> AIM OF THE EXERCISE:
When you spot the word "colon" in a line of the data below, copy that line.

Dataset entries:
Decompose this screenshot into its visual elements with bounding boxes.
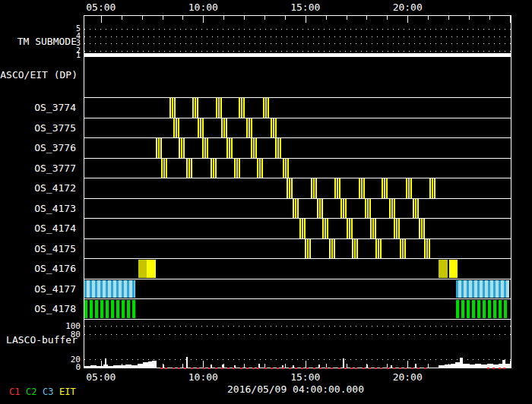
burst-cluster	[186, 159, 193, 178]
os-row-label: OS_4176	[34, 264, 76, 274]
tm-submode-bar	[84, 53, 511, 58]
burst-cluster	[251, 138, 258, 158]
burst-cluster	[179, 138, 185, 158]
buffer-spike	[391, 365, 392, 368]
buffer-area-segment	[119, 365, 125, 368]
tm-gridline	[84, 36, 511, 37]
buffer-area-segment	[138, 364, 143, 368]
burst-cluster	[347, 219, 353, 238]
burst-cluster	[334, 178, 341, 198]
burst-cluster	[192, 98, 199, 118]
burst-cluster	[173, 118, 180, 137]
buffer-gridline	[84, 334, 511, 335]
time-tick-top	[387, 16, 388, 20]
buffer-spike	[366, 365, 368, 368]
time-tick-top	[347, 16, 347, 20]
os-row-label: OS_4177	[34, 284, 76, 295]
buffer-gridline	[84, 326, 511, 327]
c1-zero-marker	[277, 368, 279, 369]
os-hatch-block	[456, 280, 509, 298]
plot-border-right	[511, 15, 511, 368]
os-row-label: OS_3775	[34, 123, 76, 134]
time-tick-top	[122, 16, 122, 20]
time-tick-top	[182, 16, 183, 20]
c1-zero-marker	[257, 368, 259, 369]
c1-zero-marker	[387, 368, 389, 369]
burst-cluster	[216, 98, 223, 118]
burst-cluster	[389, 199, 396, 218]
burst-cluster	[424, 239, 431, 258]
buffer-area-segment	[90, 365, 97, 368]
time-axis-label-top: 20:00	[393, 2, 423, 13]
os-row-label: OS_3776	[34, 143, 76, 153]
time-tick-bottom	[203, 361, 204, 368]
c1-zero-marker	[252, 368, 255, 369]
burst-cluster	[271, 118, 277, 137]
burst-cluster	[329, 239, 336, 258]
c1-zero-marker	[399, 368, 401, 369]
os-row-label: OS_4172	[34, 183, 76, 194]
os-block	[449, 260, 458, 278]
os-block	[439, 260, 448, 278]
buffer-area-segment	[451, 364, 456, 368]
tm-gridline	[84, 29, 511, 30]
c1-zero-marker	[215, 368, 217, 369]
c1-zero-marker	[417, 368, 420, 369]
burst-cluster	[226, 138, 233, 158]
time-tick-top	[448, 16, 449, 20]
buffer-area-segment	[113, 365, 119, 368]
burst-cluster	[275, 138, 282, 158]
c1-zero-marker	[264, 368, 267, 369]
c1-zero-marker	[295, 368, 297, 369]
row-separator	[84, 158, 511, 159]
burst-cluster	[400, 239, 407, 258]
c1-zero-marker	[191, 368, 193, 369]
buffer-spike	[105, 358, 106, 368]
os-row-label: OS_4178	[34, 304, 76, 314]
time-axis-label-bottom: 10:00	[188, 372, 218, 383]
tm-gridline	[84, 51, 511, 52]
c1-zero-marker	[411, 368, 413, 369]
buffer-scale-label: 80	[71, 330, 81, 339]
c1-zero-marker	[165, 368, 167, 369]
burst-cluster	[263, 98, 270, 118]
os-row-label: OS_3777	[34, 163, 76, 174]
time-tick-top	[428, 16, 429, 20]
burst-cluster	[169, 98, 176, 118]
burst-cluster	[322, 219, 329, 238]
row-separator	[84, 238, 511, 239]
burst-cluster	[394, 219, 401, 238]
time-tick-top	[223, 16, 224, 20]
time-axis-label-bottom: 05:00	[86, 372, 116, 383]
date-label: 2016/05/09 04:00:00.000	[227, 384, 364, 395]
time-tick-top	[264, 16, 265, 20]
c1-zero-marker	[184, 368, 186, 369]
row-separator	[84, 97, 511, 98]
time-axis-label-top: 15:00	[290, 2, 320, 13]
c1-zero-marker	[240, 368, 242, 369]
buffer-area-segment	[469, 365, 475, 368]
burst-cluster	[257, 159, 264, 178]
c1-zero-marker	[338, 368, 340, 369]
burst-cluster	[305, 239, 312, 258]
c1-zero-marker	[344, 368, 347, 369]
time-tick-top	[407, 16, 408, 23]
time-tick-top	[366, 16, 367, 20]
burst-cluster	[293, 199, 299, 218]
buffer-area-segment	[131, 365, 138, 368]
time-tick-bottom	[428, 364, 429, 368]
soho-schedule-plot: TM SUBMODE LASCO/EIT (DP) LASCO-buffer 2…	[0, 0, 532, 404]
c1-zero-marker	[282, 368, 284, 369]
buffer-spike	[211, 365, 212, 368]
burst-cluster	[161, 159, 168, 178]
c1-zero-marker	[160, 368, 163, 369]
time-axis-label-bottom: 20:00	[393, 372, 423, 383]
time-tick-bottom	[407, 361, 408, 368]
buffer-area-segment	[152, 361, 157, 368]
c1-zero-marker	[301, 368, 303, 369]
legend-item-eit: EIT	[59, 387, 76, 397]
burst-cluster	[382, 178, 388, 198]
buffer-area-segment	[463, 364, 469, 368]
os-row-label: OS_4174	[34, 223, 76, 234]
c1-zero-marker	[369, 368, 371, 369]
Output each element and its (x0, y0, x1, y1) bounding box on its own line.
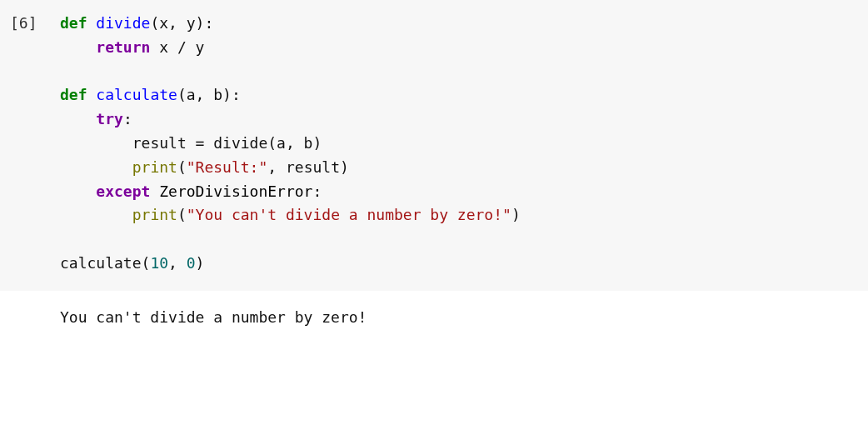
input-prompt-label: [6] (10, 12, 60, 36)
code-editor[interactable]: def divide(x, y): return x / y def calcu… (60, 12, 858, 276)
code-output-cell: You can't divide a number by zero! (0, 291, 868, 333)
code-text: , (168, 254, 187, 272)
keyword-def: def (60, 86, 87, 103)
function-name: divide (96, 14, 150, 32)
keyword-try: try (96, 110, 123, 128)
builtin-print: print (132, 158, 177, 176)
colon: : (123, 110, 132, 128)
code-text: , result) (267, 158, 349, 176)
builtin-print: print (132, 206, 177, 223)
code-text: calculate( (60, 254, 150, 272)
exception-name: ZeroDivisionError (150, 182, 312, 200)
paren: ( (177, 158, 187, 176)
stdout-text: You can't divide a number by zero! (60, 306, 858, 330)
keyword-def: def (60, 14, 87, 32)
code-text: result = divide(a, b) (132, 134, 322, 152)
number-literal: 10 (150, 254, 168, 272)
code-input-cell[interactable]: [6] def divide(x, y): return x / y def c… (0, 0, 868, 291)
function-name: calculate (96, 86, 177, 103)
params: (x, y): (150, 14, 213, 32)
colon: : (312, 182, 322, 200)
paren: ) (196, 254, 205, 272)
string-literal: "Result:" (187, 158, 268, 176)
paren: ) (511, 206, 521, 223)
keyword-return: return (96, 38, 150, 56)
number-literal: 0 (187, 254, 196, 272)
code-text: x / y (150, 38, 204, 56)
paren: ( (177, 206, 187, 223)
keyword-except: except (96, 182, 150, 200)
string-literal: "You can't divide a number by zero!" (187, 206, 511, 223)
params: (a, b): (177, 86, 241, 103)
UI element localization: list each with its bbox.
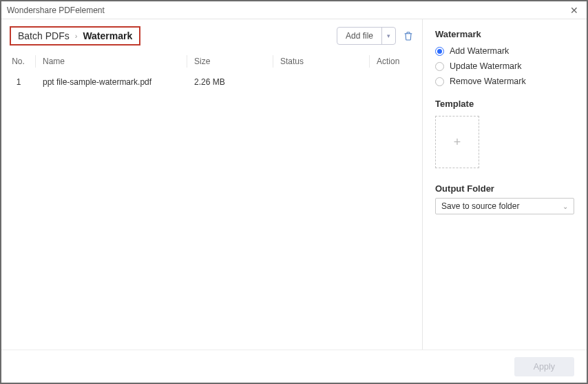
main-area: Batch PDFs › Watermark Add file ▾: [1, 19, 587, 350]
radio-remove-watermark[interactable]: Remove Watermark: [435, 77, 574, 86]
chevron-down-icon: ⌄: [563, 203, 568, 210]
col-action: Action: [370, 55, 422, 68]
template-title: Template: [435, 99, 574, 109]
radio-label: Update Watermark: [450, 61, 521, 71]
output-folder-select[interactable]: Save to source folder ⌄: [435, 198, 574, 214]
col-status: Status: [273, 55, 370, 68]
radio-label: Remove Watermark: [450, 77, 526, 86]
titlebar: Wondershare PDFelement ✕: [1, 1, 587, 19]
breadcrumb-row: Batch PDFs › Watermark Add file ▾: [1, 26, 422, 51]
radio-label: Add Watermark: [450, 46, 509, 56]
add-file-dropdown[interactable]: ▾: [381, 28, 395, 44]
right-panel: Watermark Add Watermark Update Watermark…: [423, 19, 587, 350]
add-file-button[interactable]: Add file ▾: [337, 27, 396, 45]
window-title: Wondershare PDFelement: [7, 6, 105, 15]
cell-status: [273, 76, 370, 88]
close-icon[interactable]: ✕: [567, 5, 581, 16]
table-header: No. Name Size Status Action: [1, 51, 422, 72]
radio-icon: [435, 62, 444, 71]
cell-no: 1: [1, 76, 36, 88]
chevron-down-icon: ▾: [387, 32, 390, 39]
col-name: Name: [36, 55, 187, 68]
footer: Apply: [1, 350, 587, 383]
col-no: No.: [1, 55, 36, 68]
radio-update-watermark[interactable]: Update Watermark: [435, 61, 574, 71]
table-row[interactable]: 1 ppt file-sample-watermark.pdf 2.26 MB: [1, 72, 422, 92]
output-section: Output Folder Save to source folder ⌄: [435, 183, 574, 214]
radio-icon: [435, 77, 444, 86]
cell-size: 2.26 MB: [187, 76, 273, 88]
plus-icon: +: [454, 135, 461, 150]
apply-button[interactable]: Apply: [514, 357, 574, 376]
left-panel: Batch PDFs › Watermark Add file ▾: [1, 19, 422, 350]
template-section: Template +: [435, 99, 574, 183]
breadcrumb-current: Watermark: [83, 30, 132, 41]
radio-add-watermark[interactable]: Add Watermark: [435, 46, 574, 56]
template-add-button[interactable]: +: [435, 116, 479, 168]
chevron-right-icon: ›: [75, 32, 78, 40]
file-table: No. Name Size Status Action 1 ppt file-s…: [1, 51, 422, 92]
watermark-section-title: Watermark: [435, 29, 574, 39]
breadcrumb-root[interactable]: Batch PDFs: [18, 30, 70, 41]
output-folder-value: Save to source folder: [441, 201, 563, 211]
add-file-label: Add file: [337, 28, 381, 44]
cell-action: [370, 76, 422, 88]
trash-icon[interactable]: [403, 30, 414, 41]
col-size: Size: [187, 55, 273, 68]
radio-icon: [435, 47, 444, 56]
breadcrumb: Batch PDFs › Watermark: [10, 26, 140, 46]
watermark-radio-group: Add Watermark Update Watermark Remove Wa…: [435, 46, 574, 86]
output-title: Output Folder: [435, 183, 574, 194]
cell-name: ppt file-sample-watermark.pdf: [36, 76, 187, 88]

> YOUR SOLUTION:
colon: : (123, 110, 132, 128)
colon: : (312, 182, 322, 200)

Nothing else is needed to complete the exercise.